Texto: Daniel Román
@romanro.daniel
Bill Frisell: Orchestras (Universal, 2024)
«lo sublime ha de ser sencillo; lo bello puede estar engalanado»
Immanuel Kant
Las formas de “vanguardizar” son múltiples. La de Bill Frisell, en este último trabajo, parece ser un oxímoron: saltar hacia abajo o, si se quiere, acelerar con el pedal del freno: como si hubiera cogido la punta de la hebra de una madeja cargada de notas y la arrojase hasta dejar la pureza del producto: una textura blanca y sedosa. Mientras lo escucho se me aparece Pat Metheny –que, por cosas del destino, es decisivo en el desarrollo de su carrera– pero invertido. Pat Metheny va de lo rural a lo urbano (dota de elementos contemporáneos del jazz aquellos sonidos de su infancia) mientras Bill Frisell camina lentamente hacia los jardines de un paisaje rural pero, y en esto si su arrojo hacia lo inédito, con orquesta, arreglos sofisticados y un sonido que, a estas alturas, se reconoce a la legua. No tanto por su despliegue técnico –virtuoso– con la guitarra, si no más bien por su sonoridad. ¿Y cuál es esa diferencia? A veces aflora la belleza ante la contemplación de una destreza: un malabarista, un cocinero japonés, un atleta, o un violinista tocando a Paganini. Pero también otras, tal vez más exigentes y menos inmediatas, nos demandan un movimiento: la belleza de sumergirse, la de la espera, la de las texturas, la de lo sublime ante lo inquietante. Kant, si mal no recuerdo, se refería a las experiencias sublimes y recuerdo una en especial a la que le llamaba lo sublime terrorífico –cuando la acompaña el terror o la melancolía–. Es decir, abrumarse, trágicamente, ante lo sublime.

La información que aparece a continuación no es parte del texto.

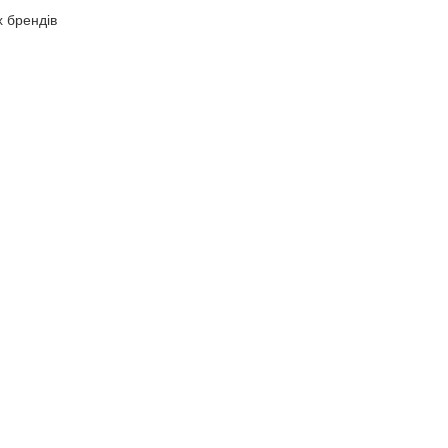
х брендів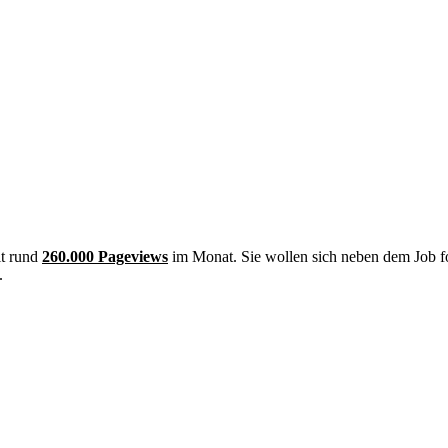
it rund
260.000 Pageviews
im Monat. Sie wollen sich neben dem Job f
.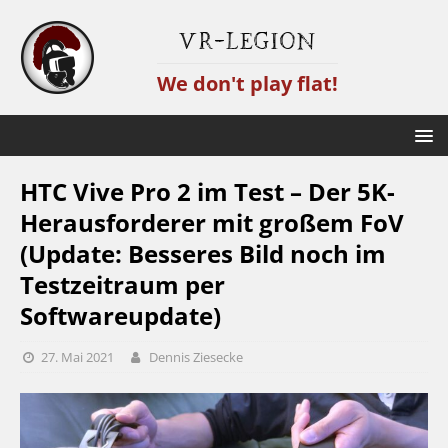
VR-Legion
We don't play flat!
HTC Vive Pro 2 im Test – Der 5K-
Herausforderer mit großem FoV
(Update: Besseres Bild noch im
Testzeitraum per
Softwareupdate)
27. Mai 2021
Dennis Ziesecke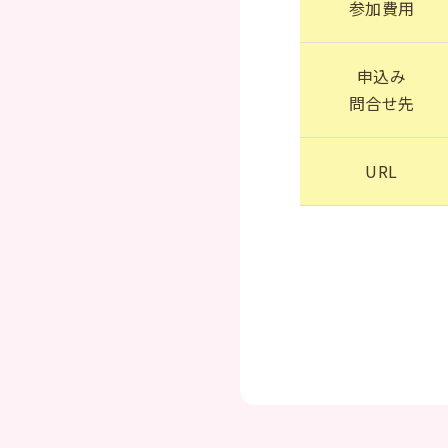
参加費用
申込み
問合せ先
URL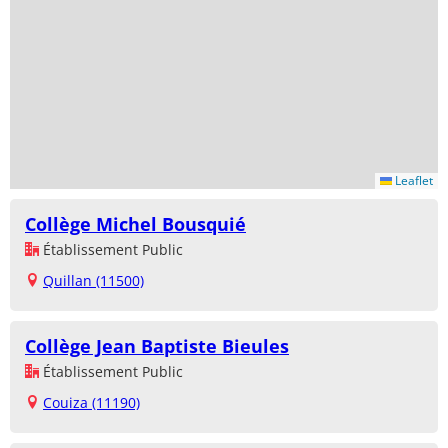
Leaflet
Collège Michel Bousquié
Établissement Public
Quillan (11500)
Collège Jean Baptiste Bieules
Établissement Public
Couiza (11190)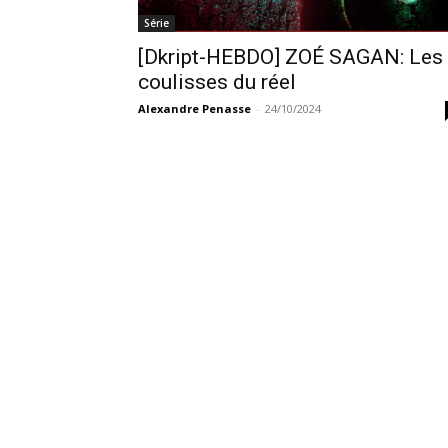
Série
[Dkript-HEBDO] ZOÉ SAGAN: Les
coulisses du réel
Alexandre Penasse
-
24/10/2024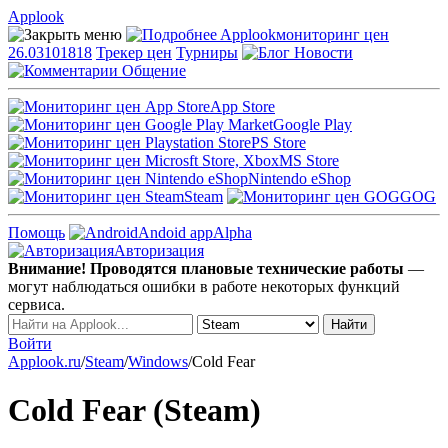
Applook
Applook
мониторинг цен
26.03101818
Трекер цен
Турниры
Новости
Общение
App Store
Google Play
PS Store
MS Store
Nintendo eShop
Steam
GOG
Помощь
Andoid app
Alpha
Авторизация
Внимание! Проводятся плановые технические работы
—
могут наблюдаться ошибки в работе некоторых функций
сервиса.
Войти
Applook.ru
/
Steam
/
Windows
/
Cold Fear
Cold Fear (Steam)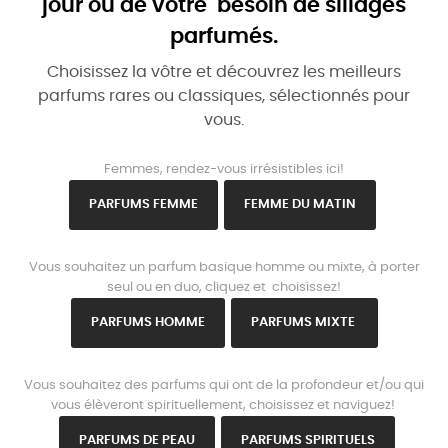
jour ou de votre besoin de sillages
parfumés.
Choisissez la vôtre et découvrez les meilleurs
parfums rares ou classiques, sélectionnés pour
vous.
www.parisparfums.fr
Femmes, rendez-vous irrésistibles ici!
PARFUMS FEMME
FEMME DU MATIN
www.parisparfums.fr
Vous souhaitez un parfum basique homme ou mixte, à porter
seul ou en duo, cliquez et choisissez!
PARFUMS HOMME
PARFUMS MIXTE
www.parisparfums.fr
Vous souhaitez des parfums qui ont de la profondeur et/ou qui
vous élèveront spirituellement, choisissez et naviguez!
PARFUMS DE PEAU
PARFUMS SPIRITUELS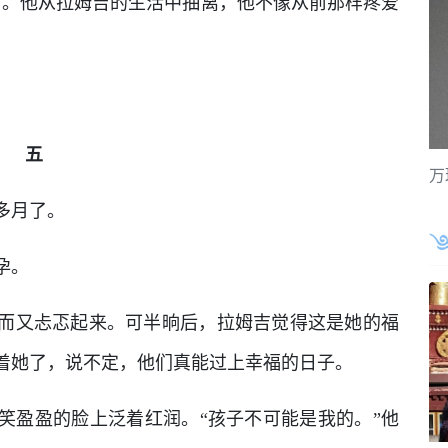
变了。他从拉姆吉的生活中抽离，他不像从前那样疼爱
五
万
多月了。
孕。
而又忐忑起来。可半晌后，拉姆吉觉得这是她的福
着她了，说不定，他们真能过上幸福的日子。
笑盈盈的脸上泛着红润。“孩子不可能是我的。”他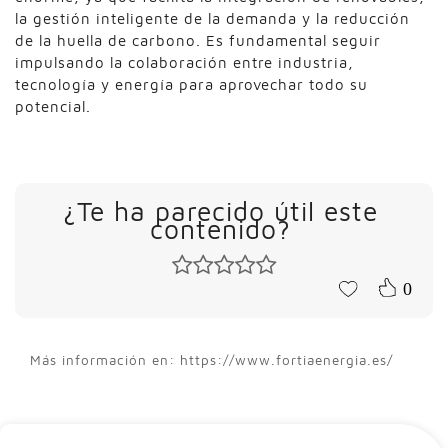
la gestión inteligente de la demanda y la reducción
de la huella de carbono. Es fundamental seguir
impulsando la colaboración entre industria,
tecnología y energía para aprovechar todo su
potencial.
¿Te ha parecido útil este
contenido?
0
Más información en: https://www.fortiaenergia.es/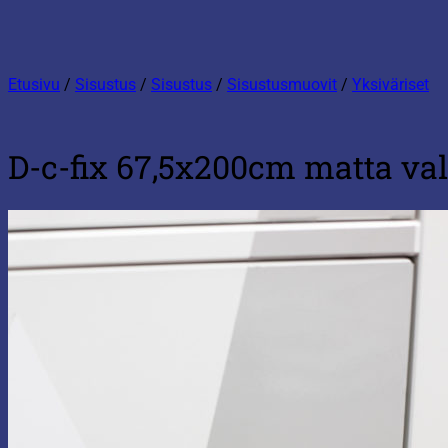
Etusivu
/
Sisustus
/
Sisustus
/
Sisustusmuovit
/
Yksiväriset
D-c-fix 67,5x200cm matta va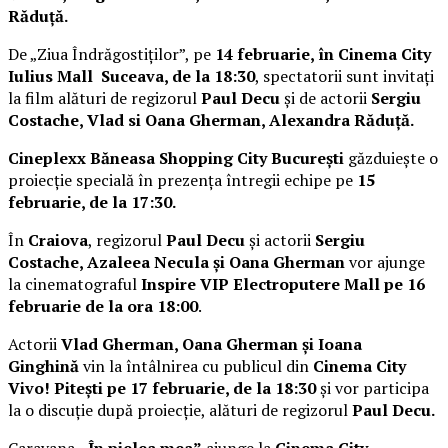
Răduță.
De „Ziua Îndrăgostiților”, pe
14 februarie, în Cinema City
Iulius Mall Suceava, de la 18:30
, spectatorii sunt invitați
la film alături de regizorul
Paul Decu
și de actorii
Sergiu
Costache, Vlad si Oana Gherman, Alexandra Răduță.
Cineplexx Băneasa Shopping City București
găzduiește o
proiecție specială în prezența întregii echipe pe
15
februarie, de la 17:30.
În
Craiova
, regizorul
Paul Decu
și actorii
Sergiu
Costache, Azaleea Necula și Oana Gherman
vor ajunge
la cinematograful
Inspire VIP Electroputere Mall pe 16
februarie de la ora 18:00
.
Actorii
Vlad Gherman, Oana Gherman și Ioana
Ginghină
vin la întâlnirea cu publicul din
Cinema City
Vivo! Pitești pe 17 februarie, de la 18:30
și vor participa
la o discuție după proiecție, alături de regizorul
Paul Decu.
Caravana
„În pielea mea”
ajunge la
Cinema City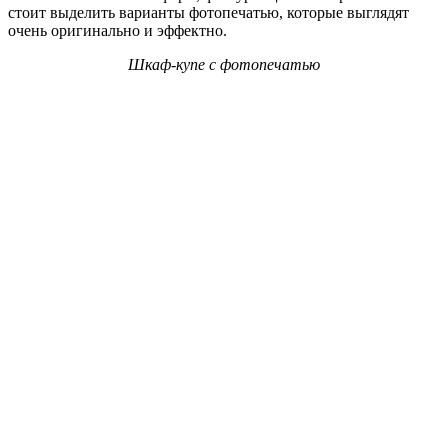
стоит выделить варианты фотопечатью, которые выглядят
очень оригинально и эффектно.
Шкаф-купе с фотопечатью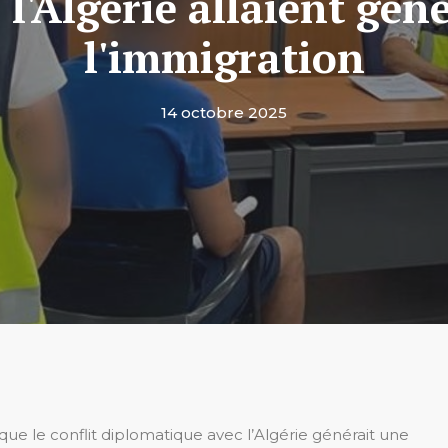
c l'Algérie allaient gé
l'immigration
14 octobre 2025
ue le conflit diplomatique avec l’Algérie générait une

Lo de Frisell es reposado, melancólico, un dejarse estar, bajar los brazos ante cualquier impulso de ostentación y encarar esa imagen serena de la infancia. Con el aplomo de quien se mira al espejo y sonríe ante lo inevitable. Paradójicamente la infancia es hiperactiva, pero su recuerdo es melancólico y remite a aquellos pocos bártulos con que agotamos nuestro tiempo y que son a su vez con lo único que realmente contamos: paisajes, sabores, sonidos y palabras. Frisell nos muestra su niñez no como la recreación de una actividad, sino como el alejamiento de un recuerdo. No lo que el niño hace, sino el aroma de las crines del caballo que nos miraba con desconfianza mientras los mayores ajustaban las cinchas de la montura, los nombres de los perros que ladraban junto a las gallinas. Nos equivocamos si le llamamos madurez o vejez a ese discurso desprovisto de músculo y excesos. Bill Frisell, como un poeta maldito o como un adolescente enamorado, va tras sí mismo, su imagen, con su Telecaster –su poética– sin titubear, y retrata el sonido que le corresponde: el único –por personal– que vale la pena restituir.